### EXERCISE
Although the records contain pictures, repeat only the text of every line exactly.

### RECORDS FOR PROCESSING
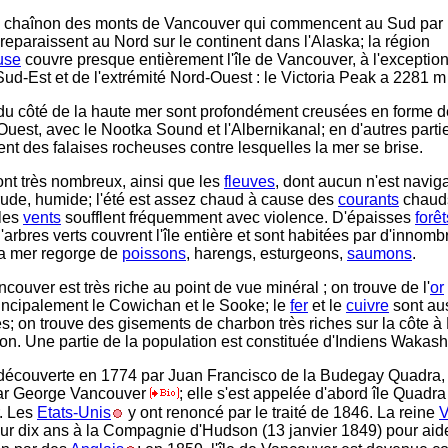
un chaînon des monts de Vancouver qui commencent au Sud par 
reparaissent au Nord sur le continent dans l'Alaska; la région
use
couvre presque entièrement l'île de Vancouver, à l'exceptio
ud-Est et de l'extrémité Nord-Ouest : le Victoria Peak a 2281 m
u côté de la haute mer sont profondément creusées en forme de
'Ouest, avec le Nootka Sound et l'Albernikanal; en d'autres partie
ent des falaises rocheuses contre lesquelles la mer se brise.
nt très nombreux, ainsi que les
fleuves
, dont aucun n'est navig
 rude, humide; l'été est assez chaud à cause des
courants
chaud
 les
vents
soufflent fréquemment avec violence. D'épaisses
forêt
'arbres verts couvrent l'île entière et sont habitées par d'innom
la mer regorge de
poissons
, harengs, esturgeons,
saumons
.
ncouver est très riche au point de vue minéral ; on trouve de l'
or
rincipalement le Cowichan et le Sooke; le
fer
et le
cuivre
sont aus
es; on trouve des gisements de charbon très riches sur la côte 
ton. Une partie de la population est constituée d'Indiens Wakash
é découverte en 1774 par Juan Francisco de la Budegay Quadra,
ar George Vancouver
; elle s'est appelée d'abord île Quadra
. Les
Etats-Unis
y ont renoncé par le traité de 1846. La reine
V
r dix ans à la Compagnie d'Hudson (13 janvier 1849) pour aide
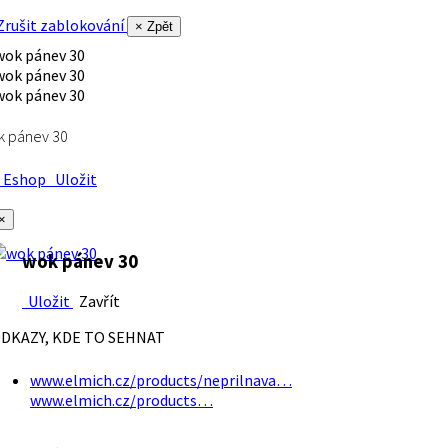
rušit zablokování
× Zpět
k pánev 30
Eshop
Uložit
×
wok pánev 30
Uložit
Zavřít
DKAZY, KDE TO SEHNAT
www.elmich.cz/products/neprilnava…
www.elmich.cz/products…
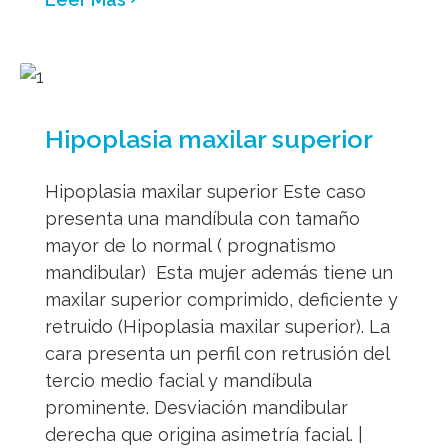
Hipoplasia maxilar superior
Hipoplasia maxilar superior Este caso
presenta una mandíbula con tamaño
mayor de lo normal ( prognatismo
mandibular) Esta mujer además tiene un
maxilar superior comprimido, deficiente y
retruido (Hipoplasia maxilar superior). La
cara presenta un perfil con retrusión del
tercio medio facial y mandíbula
prominente. Desviación mandibular
derecha que origina asimetría facial. |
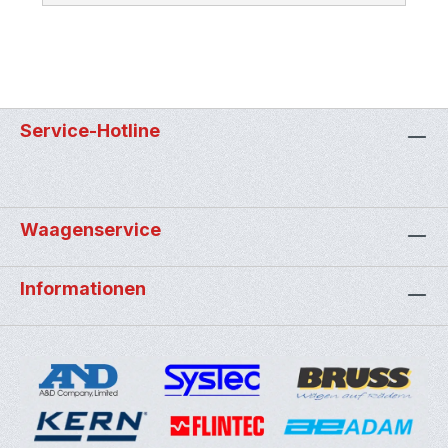
Service-Hotline
Waagenservice
Informationen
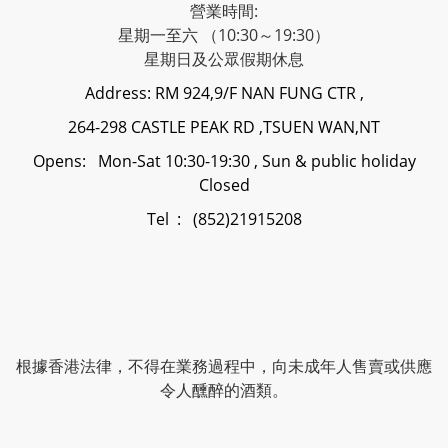
營業時間:
星期一至六 （10:30～19:30）
星期日及公眾假期休息
Address: RM 924,9/F NAN FUNG CTR ,
264-298 CASTLE PEAK RD ,TSUEN WAN,NT
Opens: Mon-Sat 10:30-19:30 , Sun & public holiday
Closed
Tel : (852)21915208
根據香港法律，不得在業務過程中，向未成年人售賣或供應
令人醺醉的酒類。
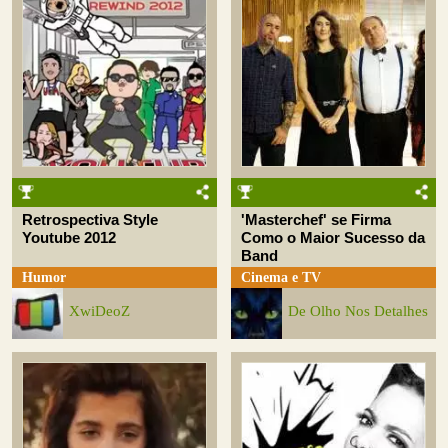
Retrospectiva Style
'Masterchef' se Firma
Youtube 2012
Como o Maior Sucesso da
Band
Humor
Cinema e TV
XwiDeoZ
De Olho Nos Detalhes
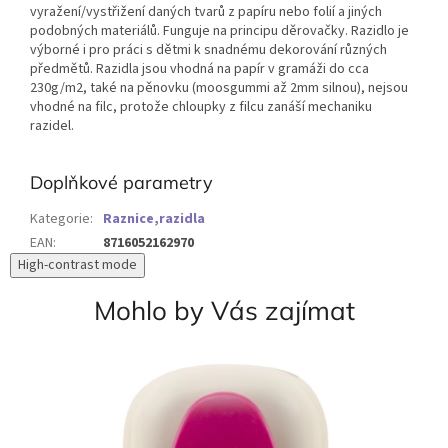
vyražení/vystřižení daných tvarů z papíru nebo folií a jiných
podobných materiálů. Funguje na principu děrovačky. Razidlo je
výborné i pro práci s dětmi k snadnému dekorování různých
předmětů. Razidla jsou vhodná na papír v gramáži do cca
230g/m2, také na pěnovku (moosgummi až 2mm silnou), nejsou
vhodné na filc, protože chloupky z filcu zanáší mechaniku
razidel.
Doplňkové parametry
Kategorie
:
Raznice,razidla
EAN
:
8716052162970
High-contrast mode
Mohlo by Vás zajímat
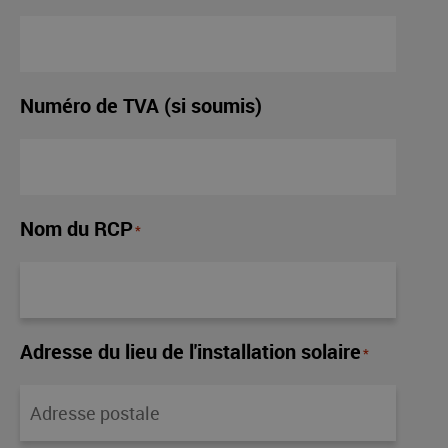
Numéro de TVA (si soumis)
Nom du RCP
*
Adresse du lieu de l'installation solaire
*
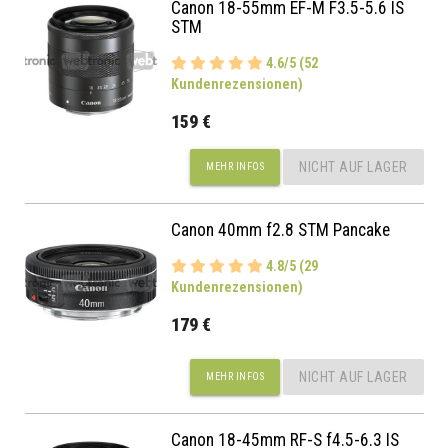
Canon 18-55mm EF-M F3.5-5.6 IS
STM
4.6/5 (52
Kundenrezensionen)
159 €
NICHT AUF LAGER
MEHR INFOS
Canon 40mm f2.8 STM Pancake
4.8/5 (29
Kundenrezensionen)
179 €
NICHT AUF LAGER
MEHR INFOS
Canon 18-45mm RF-S f4.5-6.3 IS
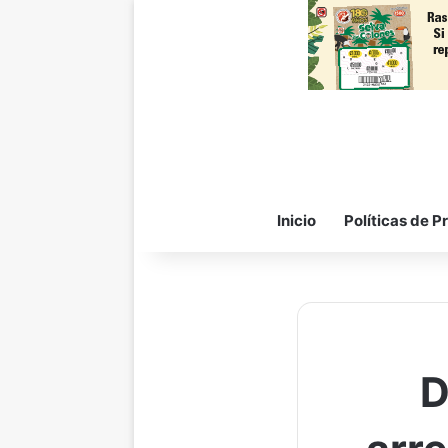
Inicio
Políticas de P
D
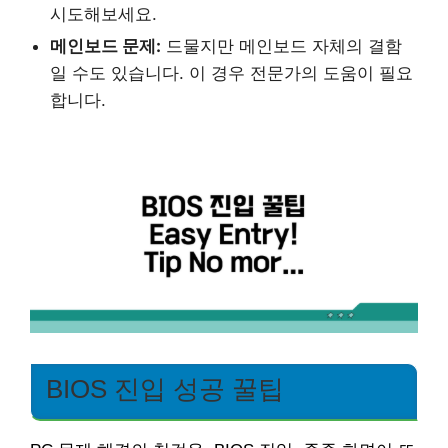
시도해보세요.
메인보드 문제:
드물지만 메인보드 자체의 결함
일 수도 있습니다. 이 경우 전문가의 도움이 필요
합니다.
BIOS 진입 성공 꿀팁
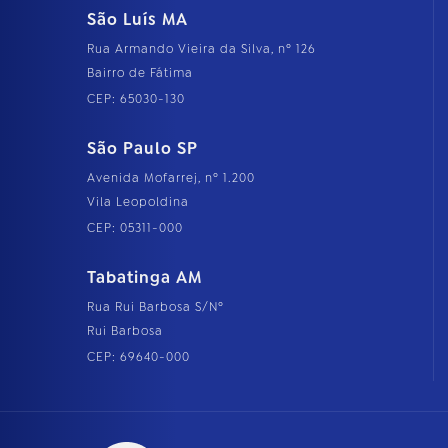
São Luís MA
Rua Armando Vieira da Silva, nº 126
Bairro de Fátima
CEP: 65030-130
São Paulo SP
Avenida Mofarrej, nº 1.200
Vila Leopoldina
CEP: 05311-000
Tabatinga AM
Rua Rui Barbosa S/Nº
Rui Barbosa
CEP: 69640-000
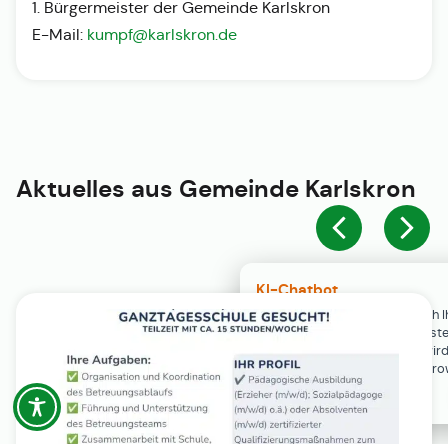
1. Bürgermeister der Gemeinde Karlskron
E-Mail:
kumpf@karlskron.de
Aktuelles aus
Gemeinde Karlskron
KI-Chatbot
Der KI-Chatbot steht erst nach I
Einwilligung in den Cookie-Einste
Verfügung. Der Chat-Verlauf wir
ausschließlich lokal in Ihrem Br
gespeichert.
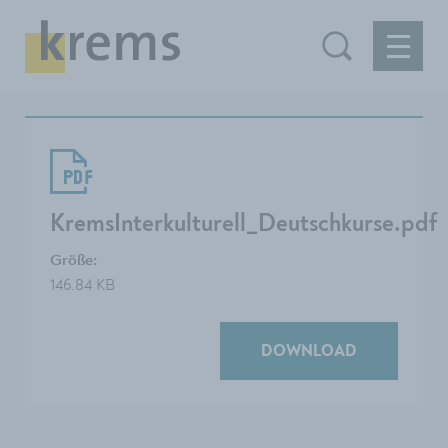
KremsInterkulturell_Deutschkurse.pdf
Größe:
146.84 KB
DOWNLOAD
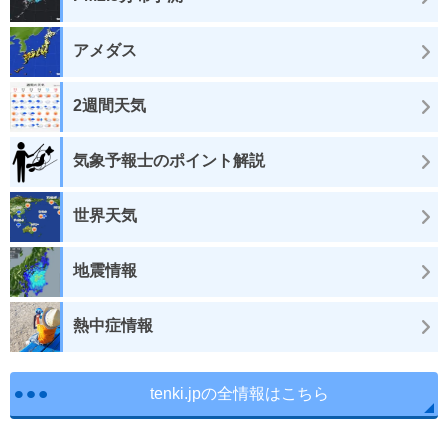
アメダス
2週間天気
気象予報士のポイント解説
世界天気
地震情報
熱中症情報
tenki.jpの全情報はこちら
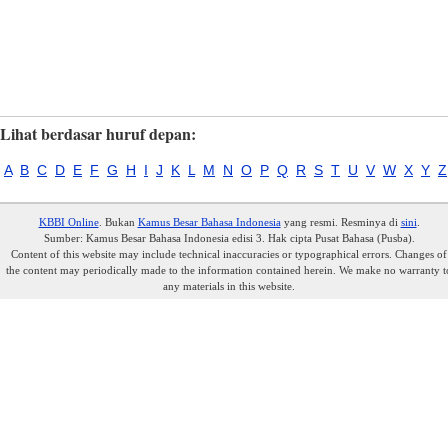
Lihat berdasar huruf depan:
A
B
C
D
E
F
G
H
I
J
K
L
M
N
O
P
Q
R
S
T
U
V
W
X
Y
Z
KBBI Online
. Bukan
Kamus Besar Bahasa Indonesia
yang resmi. Resminya di
sini
.
Sumber: Kamus Besar Bahasa Indonesia edisi 3. Hak cipta Pusat Bahasa (Pusba).
Content of this website may include technical inaccuracies or typographical errors. Changes of
the content may periodically made to the information contained herein. We make no warranty t
any materials in this website.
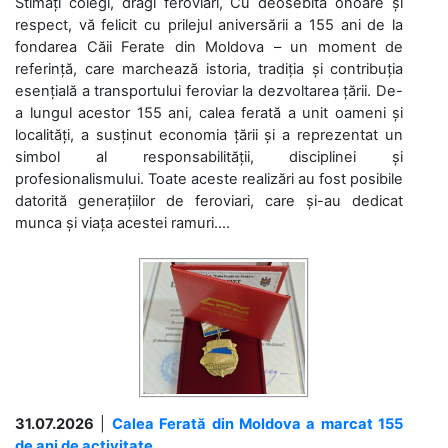
Stimați colegi, dragi feroviari, Cu deosebită onoare și
respect, vă felicit cu prilejul aniversării a 155 ani de la
fondarea Căii Ferate din Moldova – un moment de
referință, care marchează istoria, tradiția și contribuția
esențială a transportului feroviar la dezvoltarea țării. De-
a lungul acestor 155 ani, calea ferată a unit oameni și
localități, a susținut economia țării și a reprezentat un
simbol al responsabilității, disciplinei și
profesionalismului. Toate aceste realizări au fost posibile
datorită generațiilor de feroviari, care și-au dedicat
munca și viața acestei ramuri....
31.07.2026
|
Calea Ferată din Moldova a marcat 155
de ani de activitate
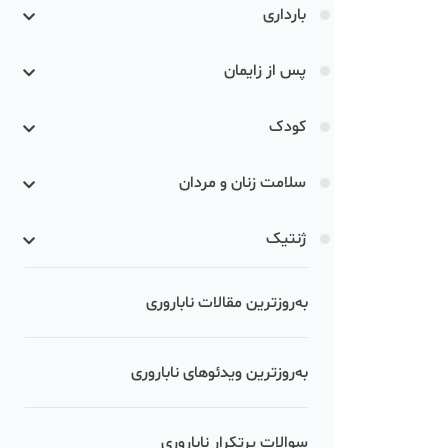
بارداری
پس از زایمان
کودک
سلامت زنان و مردان
ژنتیک
به‌روزترین مقالات ناباروری
به‌روزترین ویدئوهای ناباروری
سوالات پرتکرار ناباروری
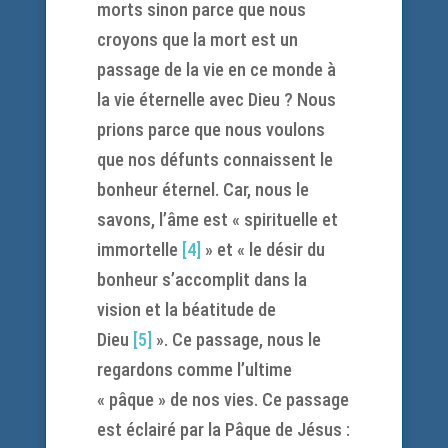
morts sinon parce que nous
croyons que la mort est un
passage de la vie en ce monde à
la vie éternelle avec Dieu ? Nous
prions parce que nous voulons
que nos défunts connaissent le
bonheur éternel. Car, nous le
savons, l’âme est « spirituelle et
immortelle
[4]
» et « le désir du
bonheur s’accomplit dans la
vision et la béatitude de
Dieu
[5]
». Ce passage, nous le
regardons comme l’ultime
« pâque » de nos vies. Ce passage
est éclairé par la Pâque de Jésus :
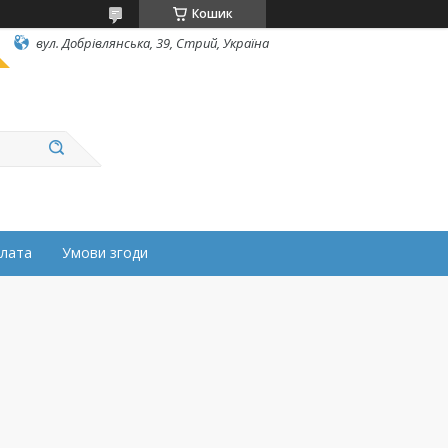
Кошик
вул. Добрівлянська, 39, Стрий, Україна
плата
Умови згоди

### SOLUTION FOR THIS EXERCISE
un chaînon des monts de Vancouver qui commencent au Sud par 
reparaissent au Nord sur le continent dans l'Alaska; la région
use
couvre presque entièrement l'île de Vancouver, à l'exceptio
ud-Est et de l'extrémité Nord-Ouest : le Victoria Peak a 2281 m
u côté de la haute mer sont profondément creusées en forme de
'Ouest, avec le Nootka Sound et l'Albernikanal; en d'autres partie
ent des falaises rocheuses contre lesquelles la mer se brise.
nt très nombreux, ainsi que les
fleuves
, dont aucun n'est navig
 rude, humide; l'été est assez chaud à cause des
courants
chaud
 les
vents
soufflent fréquemment avec violence. D'épaisses
forêt
'arbres verts couvrent l'île entière et sont habitées par d'innom
la mer regorge de
poissons
, harengs, esturgeons,
saumons
.
ncouver est très riche au point de vue minéral ; on trouve de l'
or
rincipalement le Cowichan et le Sooke; le
fer
et le
cuivre
sont aus
es; on trouve des gisements de charbon très riches sur la côte 
ton. Une partie de la population est constituée d'Indiens Wakash
é découverte en 1774 par Juan Francisco de la Budegay Quadra,
ar George Vancouver
; elle s'est appelée d'abord île Quadra
. Les
Etats-Unis
y ont renoncé par le traité de 1846. La reine
V
r dix ans à la Compagnie d'Hudson (13 janvier 1849) pour aide
rušit zablokování
× Zpět
k pánev 30
Eshop
Uložit
×
wok pánev 30
Uložit
Zavřít
DKAZY, KDE TO SEHNAT
www.elmich.cz/products/neprilnava…
www.elmich.cz/products…
Hipoplasia maxilar superior
Hipoplasia maxilar superior Este caso
presenta una mandíbula con tamaño
mayor de lo normal ( prognatismo
mandibular) Esta mujer además tiene un
maxilar superior comprimido, deficiente y
retruido (Hipoplasia maxilar superior). La
cara presenta un perfil con retrusión del
tercio medio facial y mandíbula
prominente. Desviación mandibular
derecha que origina asimetría facial. |
Service-Hotline
Waagenservice
Informationen
營業時間:
星期一至六 （10:30～19:30）
星期日及公眾假期休息
Address: RM 924,9/F NAN FUNG CTR ,
264-298 CASTLE PEAK RD ,TSUEN WAN,NT
Opens: Mon-Sat 10:30-19:30 , Sun & public holiday
Closed
Tel : (852)21915208
根據香港法律，不得在業務過程中，向未成年人售賣或供應
令人醺醉的酒類。
Retrospectiva Style
'Masterchef' se Firma
Youtube 2012
Como o Maior Sucesso da
Band
Humor
Cinema e TV
XwiDeoZ
De Olho Nos Detalhes
vyražení/vystřižení daných tvarů z papíru nebo folií a jiných
podobných materiálů. Funguje na principu děrovačky. Razidlo je
výborné i pro práci s dětmi k snadnému dekorování různých
předmětů. Razidla jsou vhodná na papír v gramáži do cca
230g/m2, také na pěnovku (moosgummi až 2mm silnou), nejsou
vhodné na filc, protože chloupky z filcu zanáší mechaniku
razidel.
Doplňkové parametry
Kategorie
:
Raznice,razidla
EAN
:
8716052162970
High-contrast mode
Mohlo by Vás zajímat
Numéro de TVA (si soumis)
Nom du RCP
*
Adresse du lieu de l'installation solaire
*
Canon 18-55mm EF-M F3.5-5.6 IS
STM
4.6/5 (52
Kundenrezensionen)
159 €
NICHT AUF LAGER
MEHR INFOS
Canon 40mm f2.8 STM Pancake
4.8/5 (29
Kundenrezensionen)
179 €
NICHT AUF LAGER
MEHR INFOS
Canon 18-45mm RF-S f4.5-6.3 IS
Inicio
Políticas de P
D
시도해보세요.
메인보드 문제:
드물지만 메인보드 자체의 결함
일 수도 있습니다. 이 경우 전문가의 도움이 필요
합니다.
BIOS 진입 성공 꿀팁
São Luís MA
Rua Armando Vieira da Silva, nº 126
Bairro de Fátima
CEP: 65030-130
São Paulo SP
Avenida Mofarrej, nº 1.200
Vila Leopoldina
CEP: 05311-000
Tabatinga AM
Rua Rui Barbosa S/Nº
Rui Barbosa
CEP: 69640-000
1. Bürgermeister der Gemeinde Karlskron
E-Mail:
kumpf@karlskron.de
Aktuelles aus
Gemeinde Karlskron
KI-Chatbot
Der KI-Chatbot steht erst nach I
Einwilligung in den Cookie-Einste
Verfügung. Der Chat-Verlauf wir
ausschließlich lokal in Ihrem Br
gespeichert.
KremsInterkulturell_Deutschkurse.pdf
Größe:
146.84 KB
DOWNLOAD
アメダス
2週間天気
気象予報士のポイント解説
世界天気
地震情報
熱中症情報
tenki.jpの全情報はこちら
Lihat berdasar huruf depan:
A
B
C
D
E
F
G
H
I
J
K
L
M
N
O
P
Q
R
S
T
U
V
W
X
Y
Z
KBBI Online
. Bukan
Kamus Besar Bahasa Indonesia
yang resmi. Resminya di
sini
.
Sumber: Kamus Besar Bahasa Indonesia edisi 3. Hak cipta Pusat Bahasa (Pusba).
Content of this website may include technical inaccuracies or typographical errors. Changes of
the content may periodically made to the information contained herein. We make no warranty t
any materials in this website.
Stimați colegi, dragi feroviari, Cu deosebită onoare și
respect, vă felicit cu prilejul aniversării a 155 ani de la
fondarea Căii Ferate din Moldova – un moment de
referință, care marchează istoria, tradiția și contribuția
esențială a transportului feroviar la dezvoltarea țării. De-
a lungul acestor 155 ani, calea ferată a unit oameni și
localități, a susținut economia țării și a reprezentat un
simbol al responsabilității, disciplinei și
profesionalismului. Toate aceste realizări au fost posibile
datorită generațiilor de feroviari, care și-au dedicat
munca și viața acestei ramuri....
31.07.2026
|
Calea Ferată din Moldova a marcat 155
de ani de activitate
بارداری
پس از زایمان
کودک
سلامت زنان و مردان
ژنتیک
به‌روزترین مقالات ناباروری
به‌روزترین ویدئوهای ناباروری
سوالات پرتکرار ناباروری
morts sinon parce que nous
croyons que la mort est un
passage de la vie en ce monde à
la vie éternelle avec Dieu ? Nous
prions parce que nous voulons
que nos défunts connaissent le
bonheur éternel. Car, nous le
savons, l’âme est « spirituelle et
immortelle
[4]
» et « le désir du
bonheur s’accomplit dans la
vision et la béatitude de
Dieu
[5]
». Ce passage, nous le
regardons comme l’ultime
« pâque » de nos vies. Ce passage
est éclairé par la Pâque de Jésus :
Кошик
вул. Добрівлянська, 39, Стрий, Україна
плата
Умови згоди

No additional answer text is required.